I can barely get time on my computer–this is the one that works the best for all of K–‘s programs. I guess I will never finish this collection of short stories … at least not in the next week. I keep playing with the last story at least, trying to get the main characters into focus–the mother comes in, the daughter slides out, and I better decide if the lover is, in fact, transsexual.

My one break today will be tennis doubles at 8 a.m. with players who range from arthritic, deaf 84-year-olds (with great drop shots) to stocky, powerful women in their 30s whose bad haircuts and bluff manners would spell lesbian in many places but here, in our little Connecticut hamlet, usually means: married the high-school sweetheart, has three kids and an M.S.N. degree.
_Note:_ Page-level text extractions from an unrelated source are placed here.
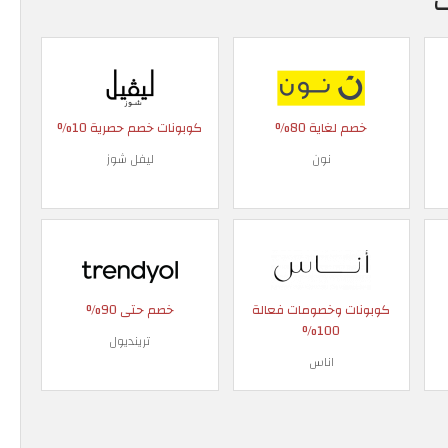
ت
خصم لغاية 80%
كوبونات خصم حصرية 10%
نون
ليفل شوز
كوبونات وخصومات فعالة
خصم حتى 90%
100%
ترينديول
اناس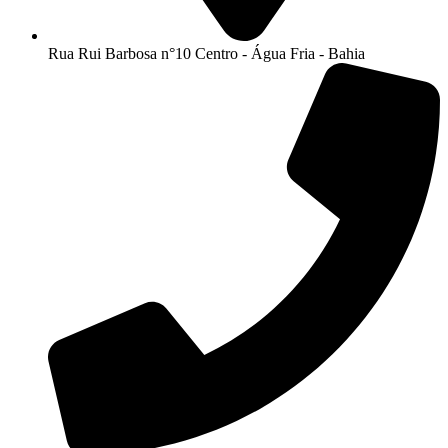
Rua Rui Barbosa n°10 Centro - Água Fria - Bahia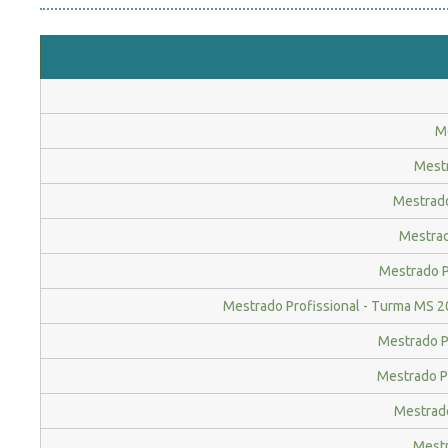
Me
Mestr
Mestrado
Mestrad
Mestrado P
Mestrado Profissional - Turma MS 20
Mestrado Pr
Mestrado Pr
Mestrado
Mestr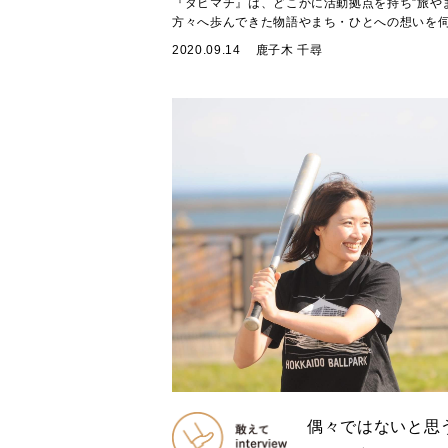
『タビマチ』は、どこかに活動拠点を持ち”旅や
方々へ歩んできた物語やまち・ひとへの想いを伺う
2020.09.14
鹿子木 千尋
偶々ではないと思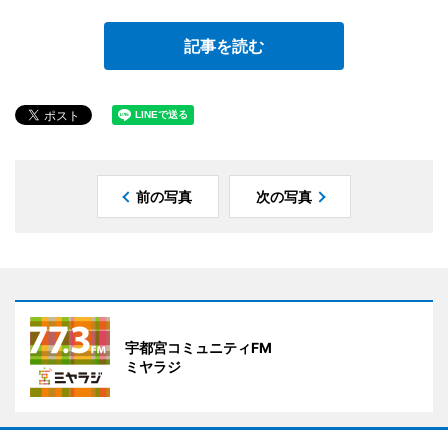
記事を読む
前の写真
次の写真
宇都宮コミュニティFM
ミヤラジ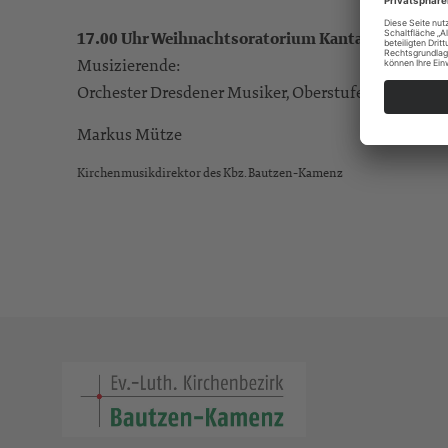
17.00 Uhr Weihnachtsoratorium Kantaten 1-3 von 
Musizierende:
Orchester Dresdener Musiker, Oberstufenchor des G
Markus Mütze
Kirchenmusikdirektor des Kbz. Bautzen-Kamenz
The only other queer couples I know are the nice queer clergy-people, the two pipe-smoking psychiatrists (guys), and a very sweet older lady who organizes the church potluck and her much younger companion, who are both happy to refer to themselves as “dear friends” and seem to not to mind that Miss M.’s open and tender devotion to Miss H. (I once saw one bicycle over to the tennis court with towels, to mop up the morning’s rain for the other’s match) is viewed as something quite a bit less than Harry and Bertha’s 25th wedding anniversary at the Grange.

Still trying to nail down plans for my mother’s 80th-birthday all-family cruise, Joy’s 50th-birthday party (still trying to get Tracy Nelson to come and sing), and still trying to find a middle for this fucking short story.